Open willbradshaw opened 1 month ago
Is this process simply taking a set of read ids specified by id_file
and getting the corresponding reads from the fastq files in reads_unconc
? If so, then I'm guessing we can do this much faster (and probably about as fast as we'll get) with seqtk subseq
(https://github.com/lh3/seqtk) instead of biopython. (This is the approach I used for pulling the reads mapped to specific taxa from their ids in the HV hits tsv.) This can be done on a local file or streaming from S3, e.g.
aws s3 cp ${base_uri}/READS_1.fastq.gz - | seqtk subseq - READS.LIST > OUT_1.fastq
aws s3 cp ${base_uri}/READS_2.fastq.gz - | seqtk subseq - READS.LIST > OUT_2.fastq
If I'm understanding this correctly, I can try this out.
If the read-id input already has the needed format of one read id per line, then I think the following should work:
inp0="!{id_file}"
inp1="!{reads_unconc[0]}"
inp2="!{reads_unconc[1]}"
outp1="!{sample}_bowtie2_mapped_unconc_1.fastq.gz"
outp2="!{sample}_bowtie2_mapped_unconc_2.fastq.gz"

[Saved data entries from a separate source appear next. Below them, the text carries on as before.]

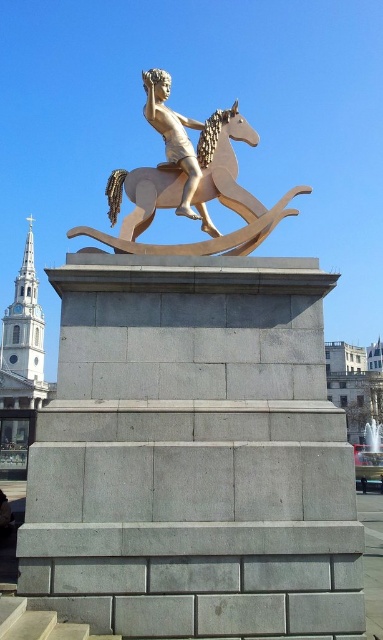 You are an art curator planning to move the gold polished horse at center and the gold polished statue at center into a new exhibition space. The entrance to the exhibition hall has a doorway that is 1.2 meters wide. If you need to move both objects through the doorway one at a time, which object would you move first to ensure they both fit through the doorway?

The gold polished horse at center has a greater width than the gold polished statue at center. Therefore, you should move the gold polished statue at center first, as it is narrower and more likely to fit through the 1.2 meter wide doorway. Once the statue is moved, the horse can be maneuvered through the doorway, provided its width does not exceed the doorway. However, since the horse is wider than the statue, the statue should be moved first to ensure both can pass.

You are an art conservator assessing the placement of the gold polished horse at center and the gold polished statue at center. Which object is smaller in size?

The gold polished horse at center is smaller in size compared to the gold polished statue at center. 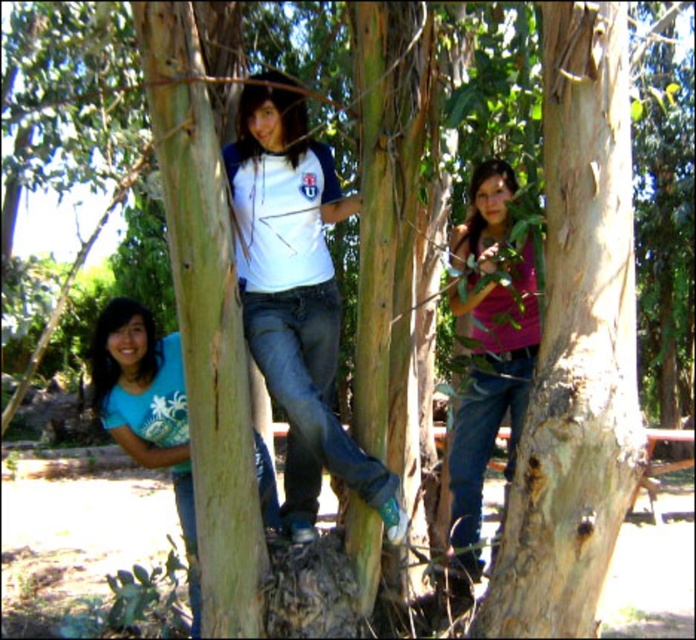 Consider the image. In the scene, there are two items of clothing visible. The pink matte shirt at center and the blue denim jeans at lower left. Which of these two items appears bigger in the image?

The pink matte shirt at center is larger in size than the blue denim jeans at lower left, so the pink matte shirt at center appears bigger in the image.

You are standing in the outdoor area and see the pink matte shirt at center and the blue denim jeans at lower left. Which one is positioned more to the right?

The pink matte shirt at center is positioned to the right of the blue denim jeans at lower left, so the pink matte shirt at center is more to the right.

In the scene shown: You are a photographer trying to capture a photo of the pink matte shirt at center and the blue denim jeans at lower left. Which object should you focus on first to ensure both are in sharp focus?

The pink matte shirt at center is closer to the viewer than the blue denim jeans at lower left. To ensure both are in sharp focus, you should focus on the pink matte shirt at center first, as it is closer, and the depth of field may naturally include the farther object. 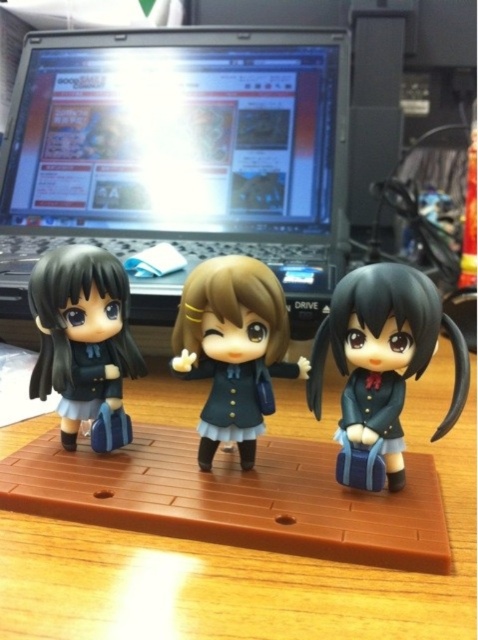 Can you confirm if black glossy laptop at upper center is wider than brown plastic table at center?

No, black glossy laptop at upper center is not wider than brown plastic table at center.

The width and height of the screenshot is (478, 640). What do you see at coordinates (180, 150) in the screenshot?
I see `black glossy laptop at upper center` at bounding box center [180, 150].

Does point (205, 252) come in front of point (226, 630)?

No.

Where is `black glossy laptop at upper center`? This screenshot has height=640, width=478. black glossy laptop at upper center is located at coordinates (180, 150).

Between point (182, 76) and point (421, 352), which one is positioned in front?

Point (421, 352) is more forward.

Which is above, black glossy laptop at upper center or matte black doll at right?

Positioned higher is black glossy laptop at upper center.

Identify the location of black glossy laptop at upper center. (180, 150).

Between brown plastic table at center and matte black doll at right, which one has less height?

brown plastic table at center

Can you confirm if brown plastic table at center is wider than matte black doll at right?

Correct, the width of brown plastic table at center exceeds that of matte black doll at right.

Is point (14, 596) closer to viewer compared to point (314, 396)?

Yes, it is in front of point (314, 396).

You are a GUI agent. You are given a task and a screenshot of the screen. Output one action in this format:
    pyautogui.click(x=<x>, y=<y>)
    Task: Click on the brown plastic table at center
    
    Given the screenshot: What is the action you would take?
    pyautogui.click(x=249, y=566) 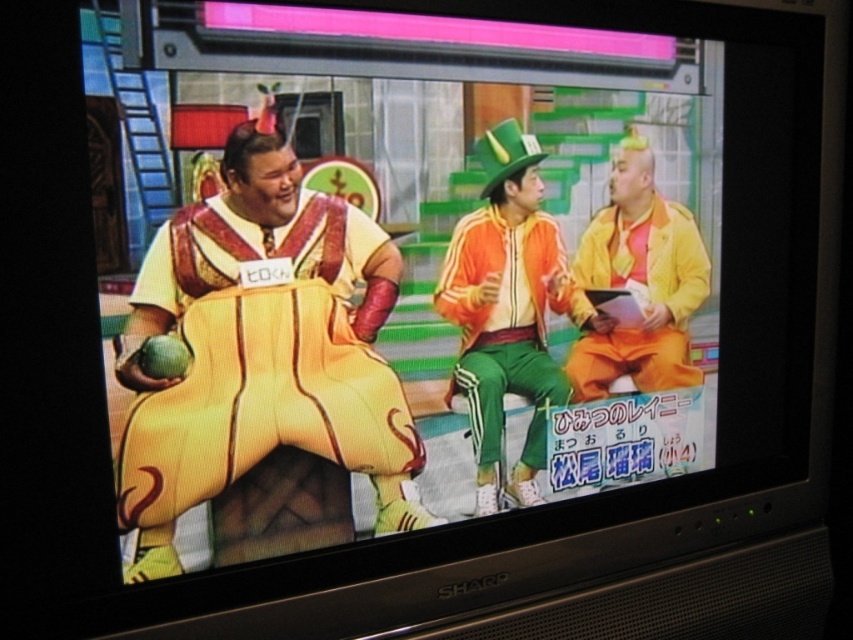 Question: Considering the real-world distances, which object is farthest from the orange velour tracksuit at center?

Choices:
 (A) matte yellow jacket at right
 (B) yellow fabric costume at left

Answer: (B)

Question: Can you confirm if yellow fabric costume at left is positioned to the right of orange velour tracksuit at center?

Choices:
 (A) no
 (B) yes

Answer: (A)

Question: Considering the real-world distances, which object is closest to the orange velour tracksuit at center?

Choices:
 (A) yellow fabric costume at left
 (B) matte yellow jacket at right

Answer: (B)

Question: Can you confirm if yellow fabric costume at left is positioned to the right of matte yellow jacket at right?

Choices:
 (A) no
 (B) yes

Answer: (A)

Question: Among these points, which one is nearest to the camera?

Choices:
 (A) (706, 273)
 (B) (473, 445)

Answer: (B)

Question: Does orange velour tracksuit at center have a smaller size compared to matte yellow jacket at right?

Choices:
 (A) yes
 (B) no

Answer: (A) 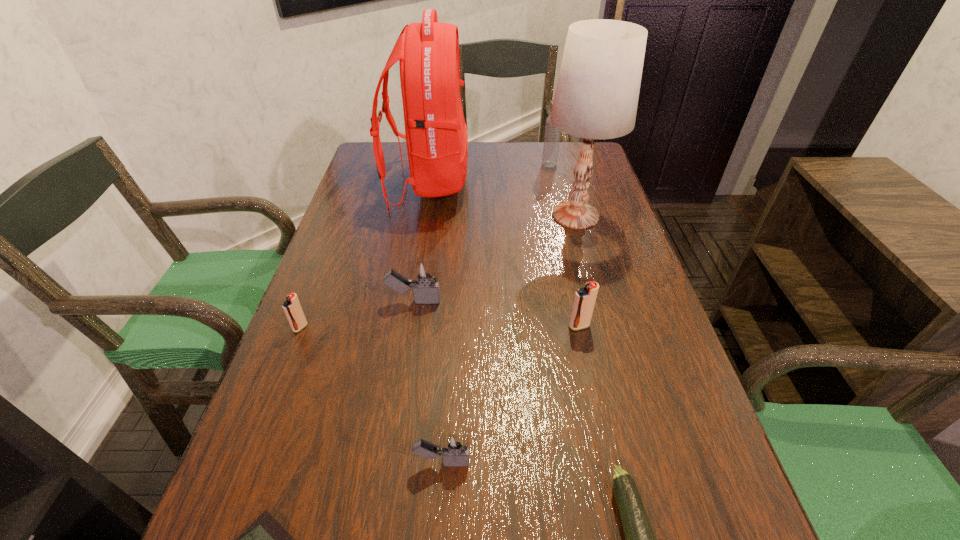 You are a GUI agent. You are given a task and a screenshot of the screen. Output one action in this format:
    pyautogui.click(x=<x>, y=<y>)
    Task: Click on the red backpack
    The image size is (960, 540).
    Given the screenshot: What is the action you would take?
    pyautogui.click(x=436, y=136)

Where is `lamp`? Image resolution: width=960 pixels, height=540 pixels. lamp is located at coordinates tap(597, 92).

Identify the location of water bottle. (552, 135).

At what (x,y) coordinates should I click in order to perform the action: click on the seventh shortest object. Please return your answer as a coordinate pair (x, y). The image size is (960, 540). Looking at the image, I should click on (552, 135).

Identify the location of the farthest igniter. (426, 291).

Image resolution: width=960 pixels, height=540 pixels. Identify the location of the bigger gray igniter. (426, 291).

The width and height of the screenshot is (960, 540). I want to click on the bigger red igniter, so click(584, 301).

Identify the location of the rightmost igniter. The height and width of the screenshot is (540, 960). (584, 301).

In order to click on the left red igniter in this screenshot , I will do `click(292, 308)`.

This screenshot has width=960, height=540. I want to click on the smaller red igniter, so click(x=292, y=308). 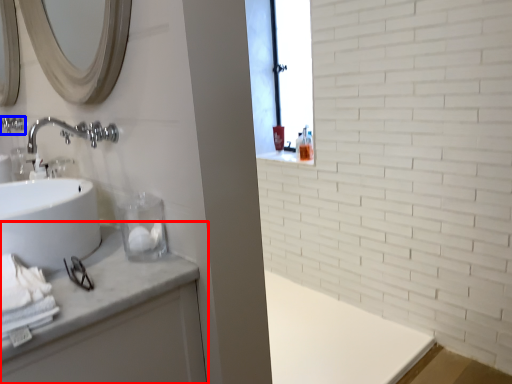 Question: Which object is closer to the camera taking this photo, bathroom cabinet (highlighted by a red box) or plumbing fixture (highlighted by a blue box)?

Choices:
 (A) bathroom cabinet
 (B) plumbing fixture

Answer: (A)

seqtk subseq $inp1 $inp0 | gzip > $outp1
seqtk subseq $inp2 $inp0 | gzip > $outp2
Thanks @mikemc, I've tried implementing your suggestion in the dev branch and will close this if that turns out to fix the problem.
The
EXTRACT_UNCONC_READS
process is often limiting for large runs. Need to rework it to be more efficient.